To the east of the village, Bramshott Chase and Bramshott Common is an area of National Trust woodland and heathland adjacent to the A3 London to Portsmouth Road; it is popular for walking and 20 acre is under the care of the Woodland Trust.

A large inn, originally named Seven Thorns Inn, later The Spaniard Inn, stood beside the A3 at Bramshott Chase. It was reputed to have been the haunt of a local highwayman and body snatchers. It had once been home to The Ravens nightclub, and a shed at the rear had been used by the fledgeling band Fleetwood Mac. After a fire in the 1990s the building was derelict for many years and was demolished in 2019, the plot subsequently being used for a local BMW dealership, Barons.

==Notable people==
Tudor statesman and churchman John Boxall (died 1571) came from Bramshott. 16th century priest Edmund Mervin held a living in Bramshott. Politician John Hooke had property in Bramshott where he died in 1685. Lawyer and politician William Erle (died 1880) lived in his country seat at Bramshott.

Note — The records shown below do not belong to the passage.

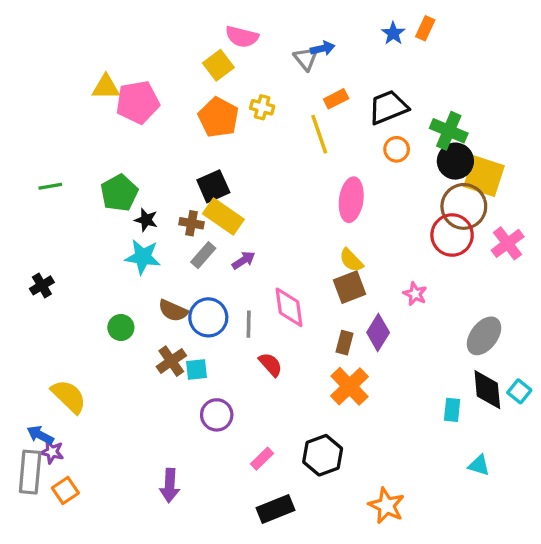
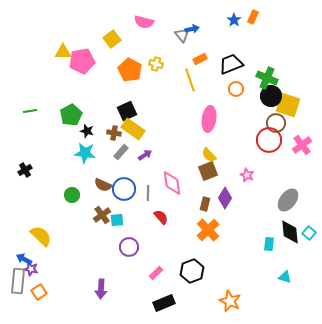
yellow square: (218, 65) -> (112, 39), moved
brown circle: (464, 206) -> (276, 123), size x0.7

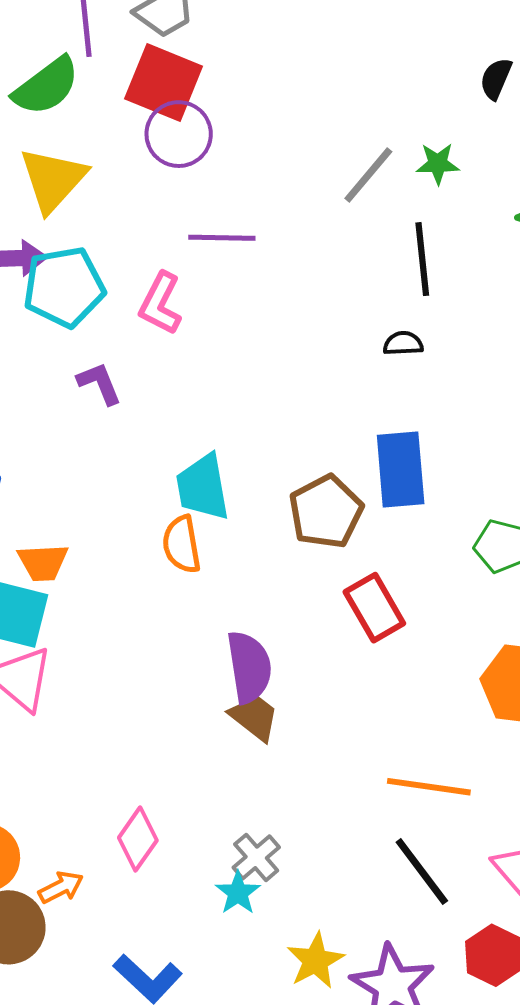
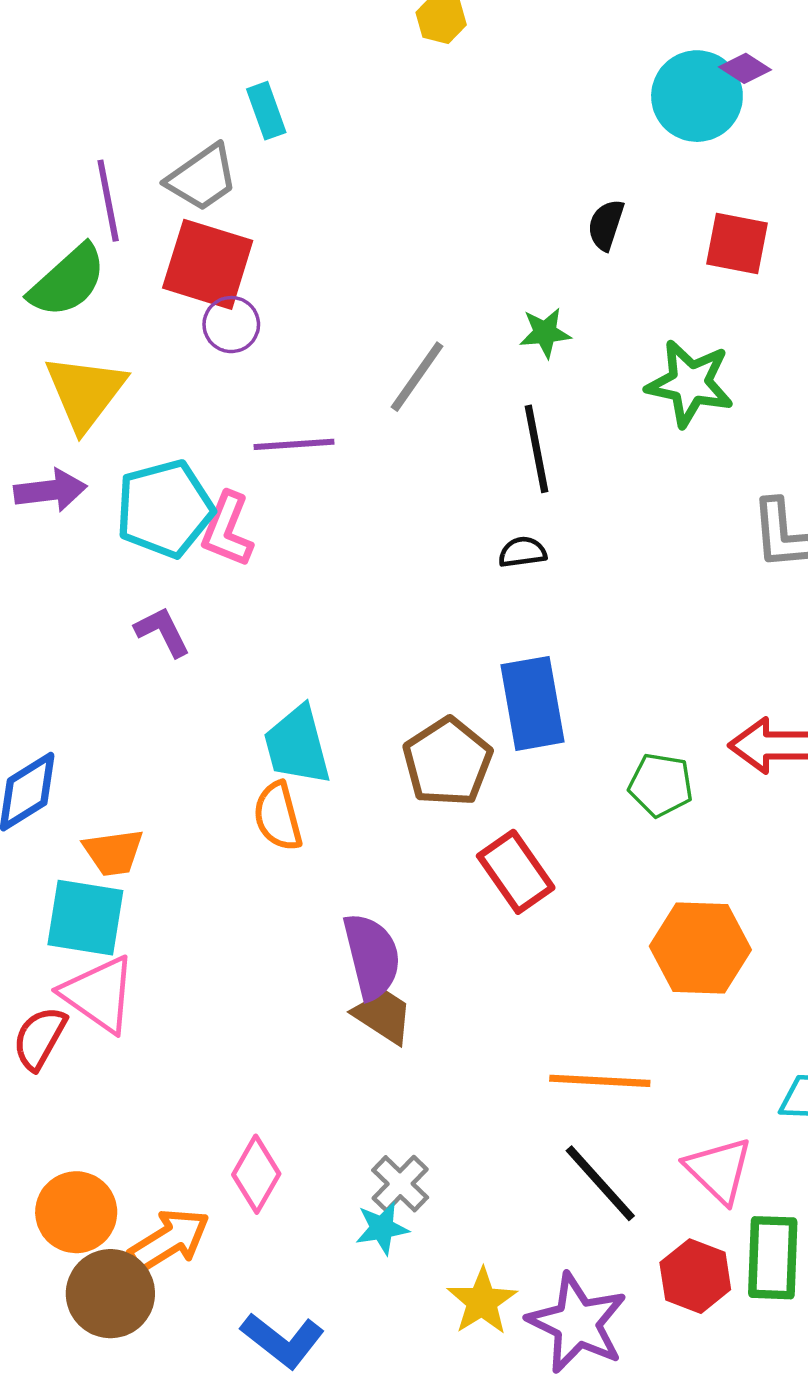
purple circle: (179, 134) -> (231, 325), size x0.7
gray line: (368, 175) -> (417, 377), moved
cyan pentagon: (64, 287) -> (165, 509), moved
orange arrow: (61, 887) -> (169, 1240), size x1.5
cyan star: (238, 893) -> (382, 1228), turned 30

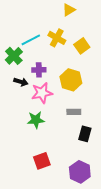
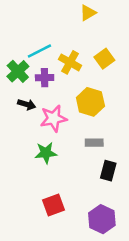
yellow cross: (57, 38) -> (70, 62), moved
purple cross: (39, 70) -> (45, 78), moved

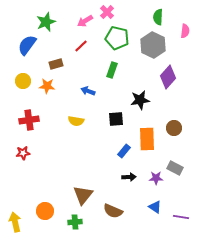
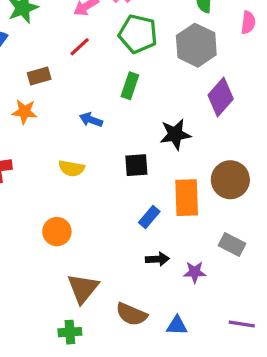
brown circle: (174, 128) -> (230, 180), size x1.5
purple star: (156, 178) -> (195, 272), moved
blue triangle: (155, 207) -> (177, 326), moved, turned -32
orange circle: (45, 211) -> (57, 232), moved

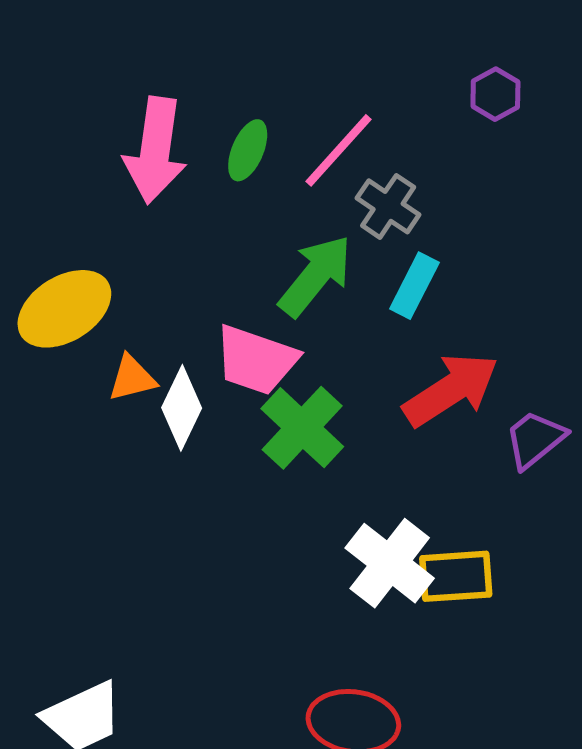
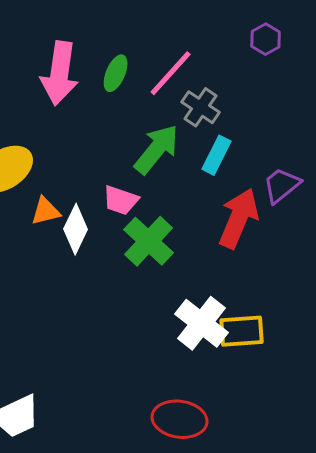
pink trapezoid: (256, 360) -> (121, 200), size x0.7
red arrow: (451, 390) -> (239, 218), turned -34
purple trapezoid: (535, 439) -> (282, 185), moved

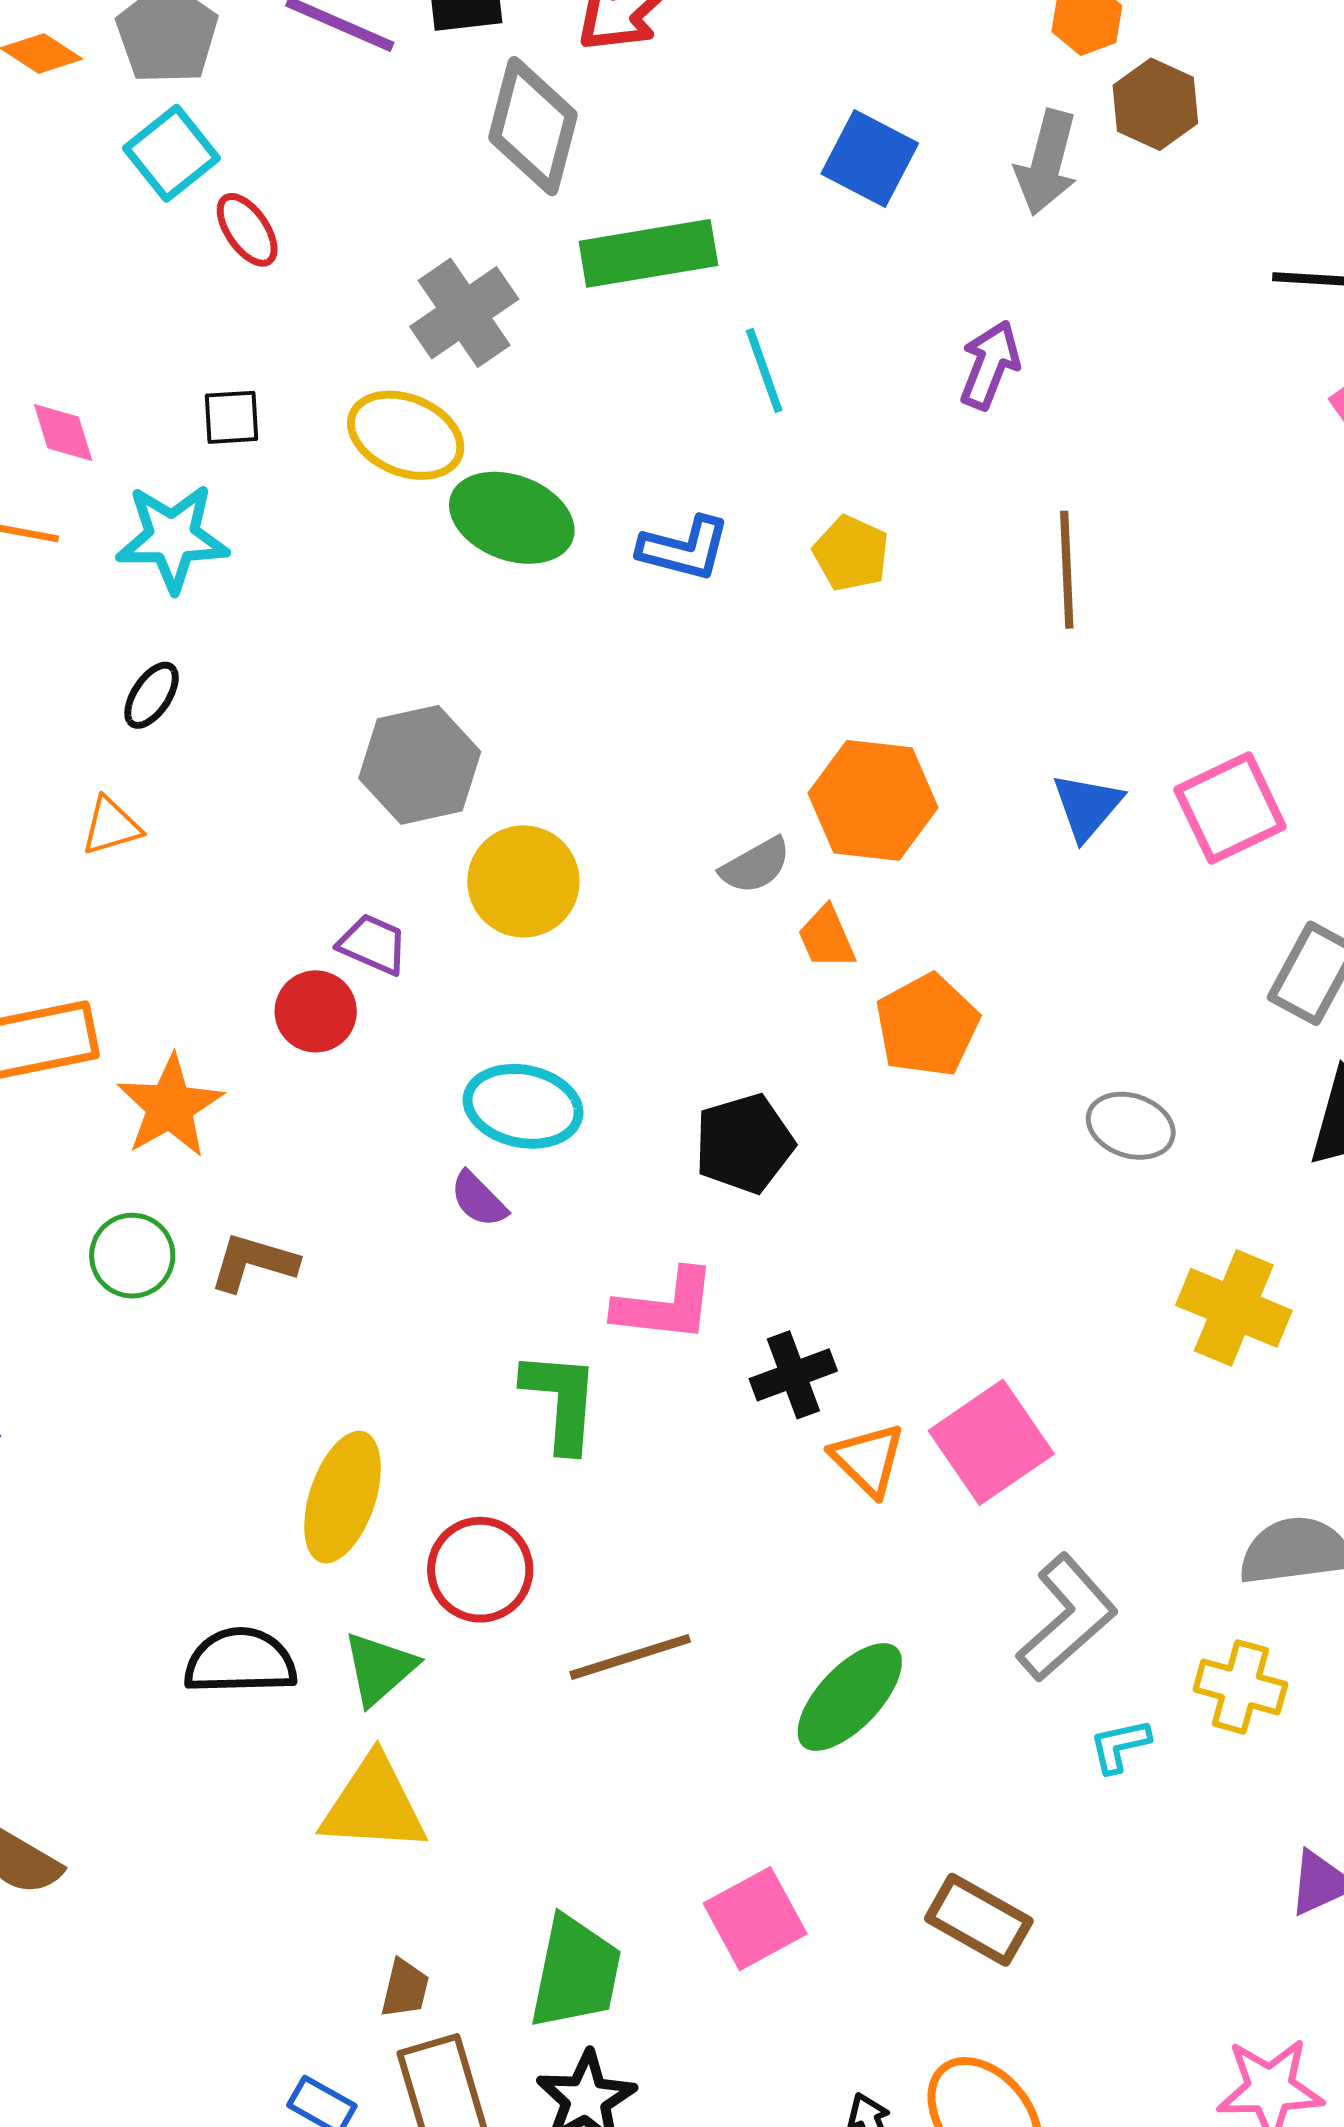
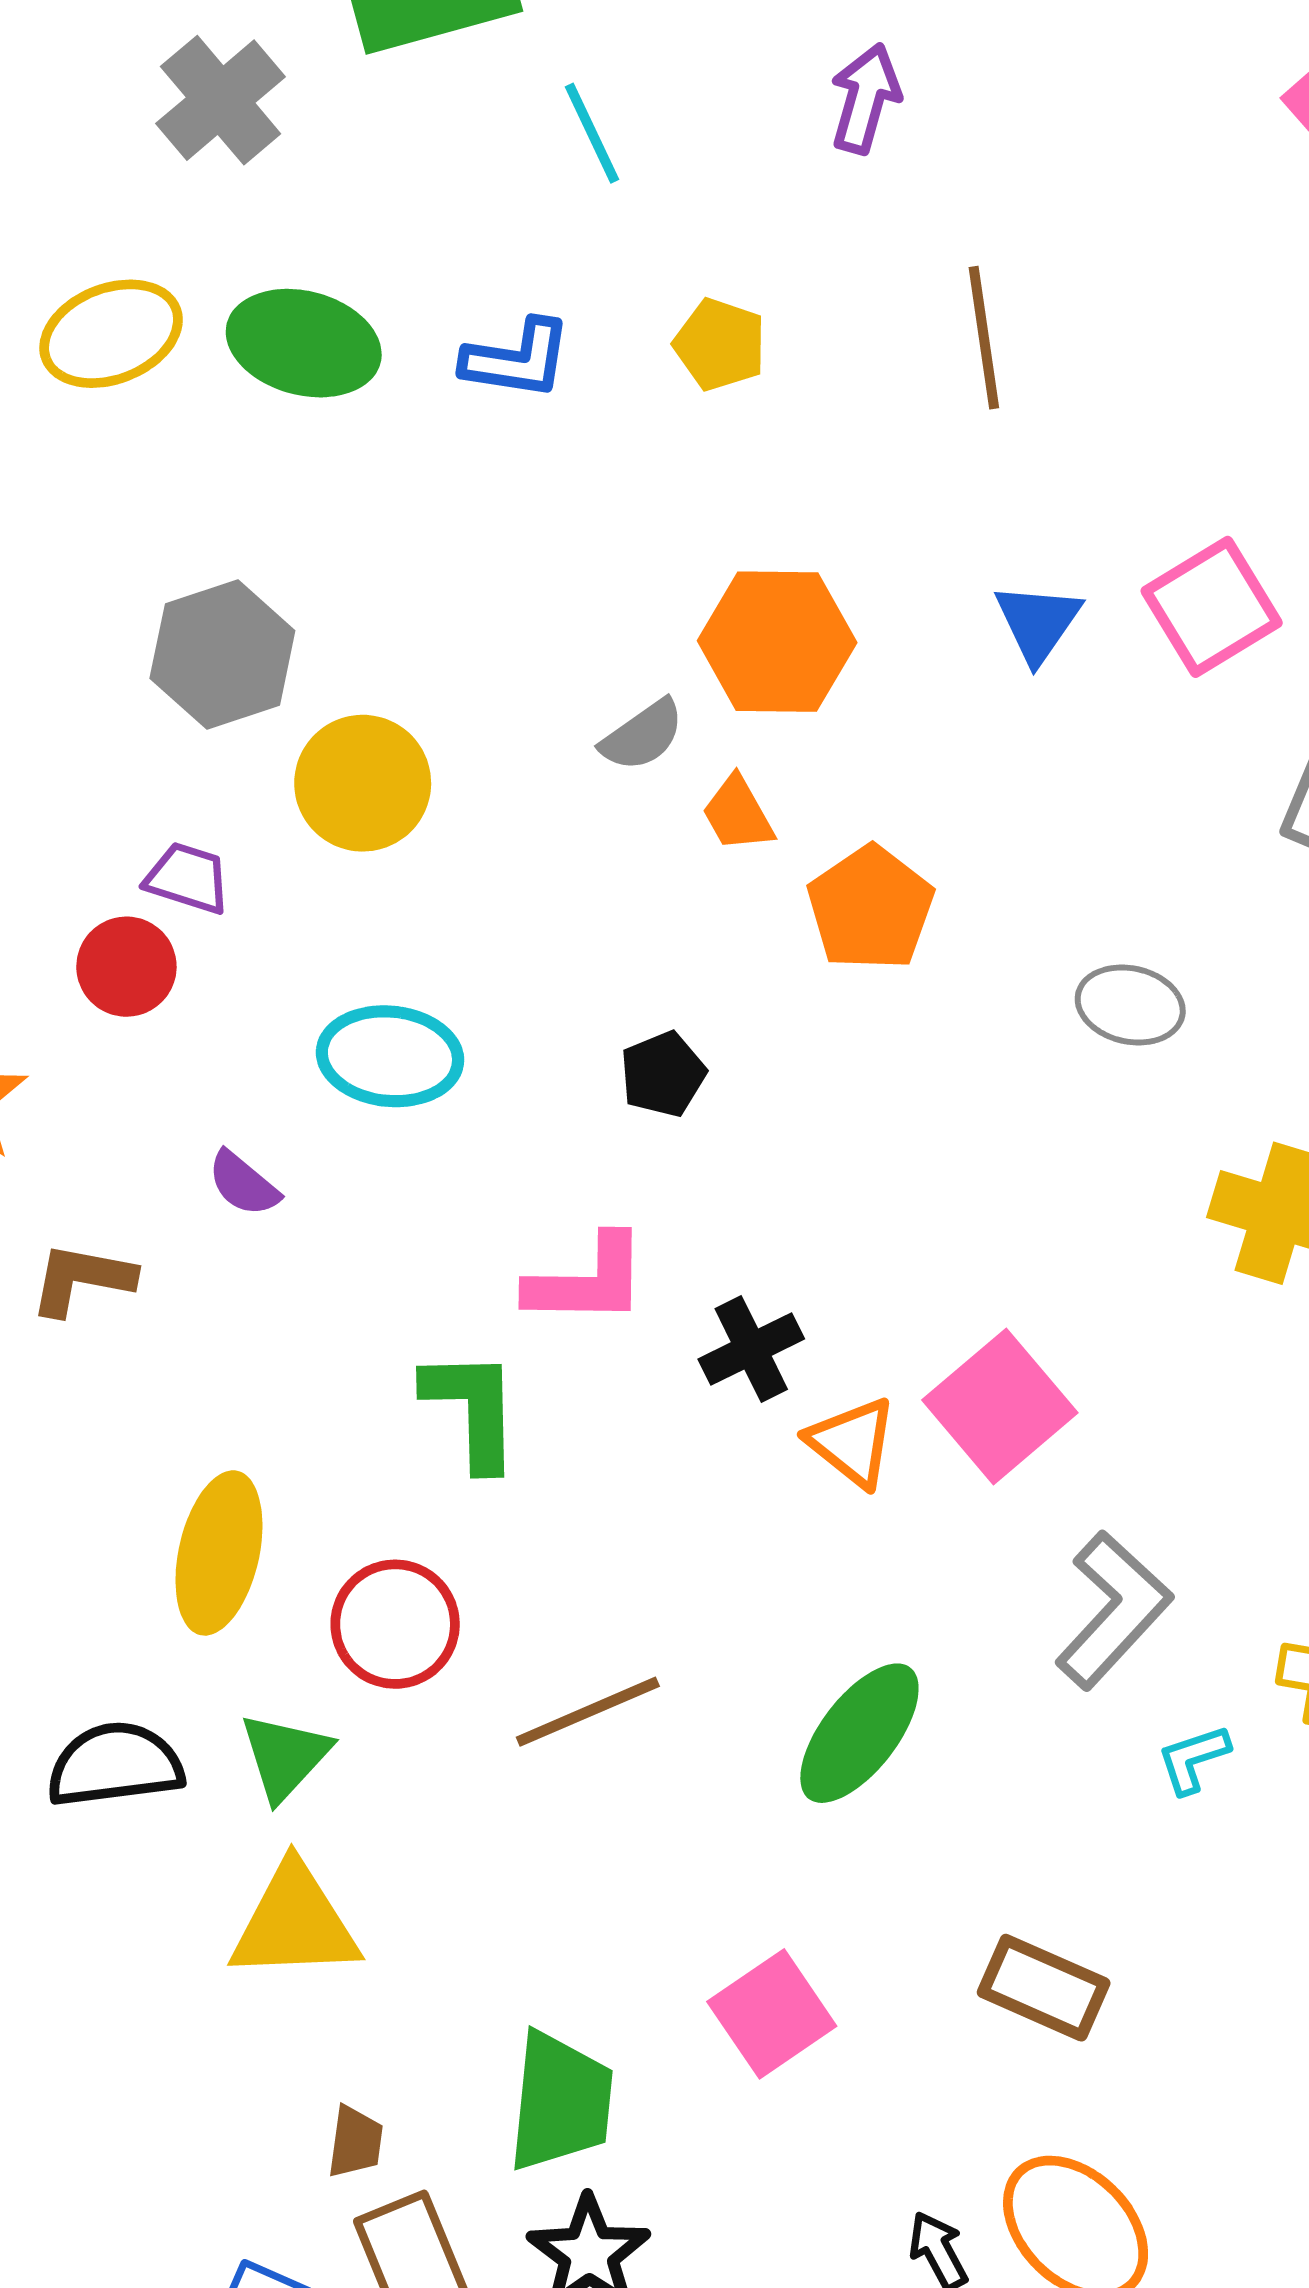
yellow ellipse: (406, 435) -> (111, 334), moved, turned -38
black pentagon: (744, 1143) -> (663, 1074), size x0.7
purple semicircle: (479, 1199) -> (243, 1184), moved

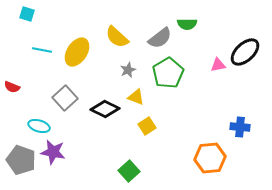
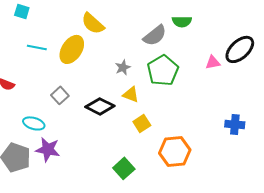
yellow semicircle: (117, 37) -> (93, 23), moved
gray square: (65, 98) -> (60, 95), size x0.7
orange hexagon: (210, 158) -> (175, 151), moved

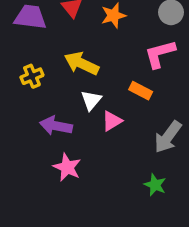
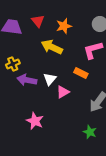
yellow arrow: (82, 63) -> (52, 47), moved
purple arrow: (56, 126) -> (27, 80), moved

William Wolfe Capes (1715-1886) was made rector of Bramshott in 1869. Churchman Lloyd Crossley (died 1926) retired to Bramshott. Theosophist and writer Charles Webster Leadbeater (died 1934) lived for a time in Bramshott. The actor Boris Karloff, born William Henry Pratt in London, lived in retirement in Bramshott in a house named Roundabout until his death in 1969. Royal Navy officer Bertram Thesiger (died 1966) lived at Clerks in Bramshott.